Not just defense; gas and culture interplay in the Ukrainian crisis

London, 13 Feb. 2022 – Frantic diplomacy: next is German Chancellor Olaf Scholz. He will meet Putin and then go to Kyiv. It would be vital to understand, after the failure of international diplomacy, how the central European country which is refusing to send arms and troops to Ukraine and will only provide Kiev with medical help in case of Russian invasion, will cope with the Kremlin.

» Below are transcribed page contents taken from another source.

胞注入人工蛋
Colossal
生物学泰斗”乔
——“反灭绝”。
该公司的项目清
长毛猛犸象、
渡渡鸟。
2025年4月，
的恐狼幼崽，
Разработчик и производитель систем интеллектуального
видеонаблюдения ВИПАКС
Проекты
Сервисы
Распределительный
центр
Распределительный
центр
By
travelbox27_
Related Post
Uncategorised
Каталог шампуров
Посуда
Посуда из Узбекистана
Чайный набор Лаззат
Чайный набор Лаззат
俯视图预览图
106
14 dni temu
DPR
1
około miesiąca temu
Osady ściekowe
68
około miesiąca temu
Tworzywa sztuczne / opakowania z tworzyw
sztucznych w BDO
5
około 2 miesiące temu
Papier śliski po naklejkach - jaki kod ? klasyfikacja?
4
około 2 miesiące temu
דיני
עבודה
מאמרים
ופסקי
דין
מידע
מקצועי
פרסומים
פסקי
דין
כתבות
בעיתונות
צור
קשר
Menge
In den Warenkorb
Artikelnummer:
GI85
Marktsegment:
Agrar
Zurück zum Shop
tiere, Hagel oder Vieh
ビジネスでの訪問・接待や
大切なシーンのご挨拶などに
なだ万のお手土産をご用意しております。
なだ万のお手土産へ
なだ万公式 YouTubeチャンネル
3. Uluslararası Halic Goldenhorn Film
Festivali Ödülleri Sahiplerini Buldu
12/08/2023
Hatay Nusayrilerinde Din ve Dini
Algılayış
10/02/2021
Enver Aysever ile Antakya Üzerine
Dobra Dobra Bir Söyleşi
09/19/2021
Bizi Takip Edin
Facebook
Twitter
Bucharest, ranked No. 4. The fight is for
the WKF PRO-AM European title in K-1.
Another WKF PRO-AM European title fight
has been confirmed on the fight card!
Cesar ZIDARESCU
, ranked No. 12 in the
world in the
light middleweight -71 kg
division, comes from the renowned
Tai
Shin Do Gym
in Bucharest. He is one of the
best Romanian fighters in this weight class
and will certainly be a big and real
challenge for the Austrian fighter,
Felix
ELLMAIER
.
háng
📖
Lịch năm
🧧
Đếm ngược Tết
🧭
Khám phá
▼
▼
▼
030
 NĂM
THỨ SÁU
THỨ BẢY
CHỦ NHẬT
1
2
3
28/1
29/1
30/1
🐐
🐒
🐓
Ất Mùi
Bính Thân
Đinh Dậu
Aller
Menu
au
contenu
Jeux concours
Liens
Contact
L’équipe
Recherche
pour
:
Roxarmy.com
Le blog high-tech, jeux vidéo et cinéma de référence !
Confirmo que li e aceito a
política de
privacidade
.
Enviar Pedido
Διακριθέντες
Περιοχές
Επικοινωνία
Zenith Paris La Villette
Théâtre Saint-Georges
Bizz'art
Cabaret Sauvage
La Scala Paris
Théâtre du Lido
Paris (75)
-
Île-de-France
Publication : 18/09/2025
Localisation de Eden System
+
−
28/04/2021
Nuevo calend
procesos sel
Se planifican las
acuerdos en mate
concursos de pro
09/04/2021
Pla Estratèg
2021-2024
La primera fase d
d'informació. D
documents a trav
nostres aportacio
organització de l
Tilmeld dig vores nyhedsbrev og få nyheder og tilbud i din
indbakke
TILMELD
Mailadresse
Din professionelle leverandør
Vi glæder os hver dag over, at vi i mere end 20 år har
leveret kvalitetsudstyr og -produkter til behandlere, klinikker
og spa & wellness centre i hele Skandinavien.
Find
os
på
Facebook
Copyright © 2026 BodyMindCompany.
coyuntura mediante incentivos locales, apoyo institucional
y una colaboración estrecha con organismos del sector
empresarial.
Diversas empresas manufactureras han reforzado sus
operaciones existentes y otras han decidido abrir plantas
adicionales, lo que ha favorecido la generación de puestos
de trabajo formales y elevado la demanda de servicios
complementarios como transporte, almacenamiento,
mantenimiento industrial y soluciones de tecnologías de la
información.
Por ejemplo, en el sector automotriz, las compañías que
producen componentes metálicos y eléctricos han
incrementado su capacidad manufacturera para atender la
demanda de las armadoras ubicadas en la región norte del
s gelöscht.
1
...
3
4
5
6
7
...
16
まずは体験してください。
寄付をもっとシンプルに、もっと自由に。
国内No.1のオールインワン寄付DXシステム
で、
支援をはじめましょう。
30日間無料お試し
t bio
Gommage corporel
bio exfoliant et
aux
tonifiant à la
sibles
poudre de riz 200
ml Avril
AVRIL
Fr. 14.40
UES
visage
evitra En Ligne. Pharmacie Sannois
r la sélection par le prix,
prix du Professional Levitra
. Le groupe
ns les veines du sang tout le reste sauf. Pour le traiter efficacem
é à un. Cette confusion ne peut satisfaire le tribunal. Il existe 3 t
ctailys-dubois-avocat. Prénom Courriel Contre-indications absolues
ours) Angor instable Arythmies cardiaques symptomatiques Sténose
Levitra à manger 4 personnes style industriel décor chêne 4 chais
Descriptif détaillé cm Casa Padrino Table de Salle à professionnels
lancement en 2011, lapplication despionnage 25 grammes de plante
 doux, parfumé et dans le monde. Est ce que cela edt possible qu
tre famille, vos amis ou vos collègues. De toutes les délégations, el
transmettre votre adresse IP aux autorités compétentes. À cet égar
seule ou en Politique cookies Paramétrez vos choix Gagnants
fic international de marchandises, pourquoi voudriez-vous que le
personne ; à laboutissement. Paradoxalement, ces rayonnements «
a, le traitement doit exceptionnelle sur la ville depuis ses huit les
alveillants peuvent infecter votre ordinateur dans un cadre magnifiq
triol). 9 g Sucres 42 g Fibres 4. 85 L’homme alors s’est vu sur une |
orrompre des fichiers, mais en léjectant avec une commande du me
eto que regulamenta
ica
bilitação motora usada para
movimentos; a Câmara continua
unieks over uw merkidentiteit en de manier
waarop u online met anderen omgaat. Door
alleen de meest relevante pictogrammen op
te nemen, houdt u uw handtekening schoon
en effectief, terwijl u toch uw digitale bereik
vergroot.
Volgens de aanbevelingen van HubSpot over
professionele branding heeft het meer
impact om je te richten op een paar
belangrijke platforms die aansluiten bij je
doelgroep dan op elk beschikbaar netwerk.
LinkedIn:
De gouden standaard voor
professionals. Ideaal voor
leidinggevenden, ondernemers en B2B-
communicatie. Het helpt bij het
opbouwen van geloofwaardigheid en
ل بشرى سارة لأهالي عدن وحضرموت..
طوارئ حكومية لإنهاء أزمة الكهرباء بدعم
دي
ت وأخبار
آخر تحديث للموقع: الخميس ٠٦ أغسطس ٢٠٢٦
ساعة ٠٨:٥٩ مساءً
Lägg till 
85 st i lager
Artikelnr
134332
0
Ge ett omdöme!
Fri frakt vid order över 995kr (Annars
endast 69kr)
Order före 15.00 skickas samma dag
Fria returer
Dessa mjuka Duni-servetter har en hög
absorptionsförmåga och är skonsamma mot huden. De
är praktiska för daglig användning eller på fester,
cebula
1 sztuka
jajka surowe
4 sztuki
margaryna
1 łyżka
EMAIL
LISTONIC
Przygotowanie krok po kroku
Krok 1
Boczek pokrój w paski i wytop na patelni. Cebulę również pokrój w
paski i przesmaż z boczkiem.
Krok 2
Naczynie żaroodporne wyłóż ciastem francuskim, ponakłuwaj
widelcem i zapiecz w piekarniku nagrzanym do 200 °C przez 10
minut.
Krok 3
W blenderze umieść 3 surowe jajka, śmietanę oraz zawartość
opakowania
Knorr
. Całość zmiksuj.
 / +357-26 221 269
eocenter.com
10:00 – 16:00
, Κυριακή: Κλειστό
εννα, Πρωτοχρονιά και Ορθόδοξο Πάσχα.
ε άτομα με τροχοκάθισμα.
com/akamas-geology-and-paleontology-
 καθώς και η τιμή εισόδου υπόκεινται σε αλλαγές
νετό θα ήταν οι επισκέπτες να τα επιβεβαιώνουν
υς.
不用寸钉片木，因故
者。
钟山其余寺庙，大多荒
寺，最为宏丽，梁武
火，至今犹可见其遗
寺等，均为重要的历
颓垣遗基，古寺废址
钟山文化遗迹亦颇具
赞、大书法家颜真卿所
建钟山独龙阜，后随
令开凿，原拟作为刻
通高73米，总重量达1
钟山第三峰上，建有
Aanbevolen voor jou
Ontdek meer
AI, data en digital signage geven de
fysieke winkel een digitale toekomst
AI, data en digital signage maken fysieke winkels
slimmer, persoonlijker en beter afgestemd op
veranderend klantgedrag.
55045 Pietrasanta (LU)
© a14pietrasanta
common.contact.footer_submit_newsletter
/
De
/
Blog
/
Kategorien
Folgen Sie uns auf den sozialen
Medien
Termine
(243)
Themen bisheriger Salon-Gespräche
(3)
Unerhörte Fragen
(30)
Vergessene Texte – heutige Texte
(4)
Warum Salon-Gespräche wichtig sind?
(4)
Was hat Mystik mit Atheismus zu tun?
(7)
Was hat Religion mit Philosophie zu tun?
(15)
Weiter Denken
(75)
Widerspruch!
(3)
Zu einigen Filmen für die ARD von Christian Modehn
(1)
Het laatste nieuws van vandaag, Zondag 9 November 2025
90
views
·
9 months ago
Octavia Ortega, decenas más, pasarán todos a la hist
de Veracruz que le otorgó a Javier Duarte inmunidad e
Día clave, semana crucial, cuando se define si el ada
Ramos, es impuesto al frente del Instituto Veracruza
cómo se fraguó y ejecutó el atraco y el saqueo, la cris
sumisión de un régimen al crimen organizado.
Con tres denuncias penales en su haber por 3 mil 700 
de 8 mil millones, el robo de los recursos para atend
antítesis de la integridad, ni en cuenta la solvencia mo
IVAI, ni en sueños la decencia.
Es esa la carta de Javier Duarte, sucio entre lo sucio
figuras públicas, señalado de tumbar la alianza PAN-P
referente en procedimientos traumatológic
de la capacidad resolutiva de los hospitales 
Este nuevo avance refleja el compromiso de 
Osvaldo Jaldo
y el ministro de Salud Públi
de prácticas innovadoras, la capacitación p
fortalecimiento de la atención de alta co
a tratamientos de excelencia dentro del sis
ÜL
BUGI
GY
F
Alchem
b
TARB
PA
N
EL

The core of talks Scholz-Putin will be certainly North Stream 2, as Berlin is highly dependent on gas supply from Russia and the second Stream is already complete, but gas flow put on hold.

EU Commission has been vocal on the fact that Moscow is using European countries reliance on its gas as leverage to foster its interests in Ukraine and request NATO to step back from eastern European borders. EU import its 41% of gas from Russia.


EU Imports of natural gas by country – © Eurostat

If on the one hand it’s true that it would highly risky for Moscow seeing its gas export to Europe being cut as a form of sanction for invading Ukraine, it’s also true the new Putin-Xi contract for a 30-year gas supply to China, 10 billion cubic metres of gas a year to flow through a new pipeline ready in two/three years, will make Russia less dependent on EU market revenue and more dangerously free to inflict military threats to reach its geopolitical goals: push NATO away from eastern EU borders and from buffer states and keep its control on Ukraine, preventing its NATO (and EU) membership.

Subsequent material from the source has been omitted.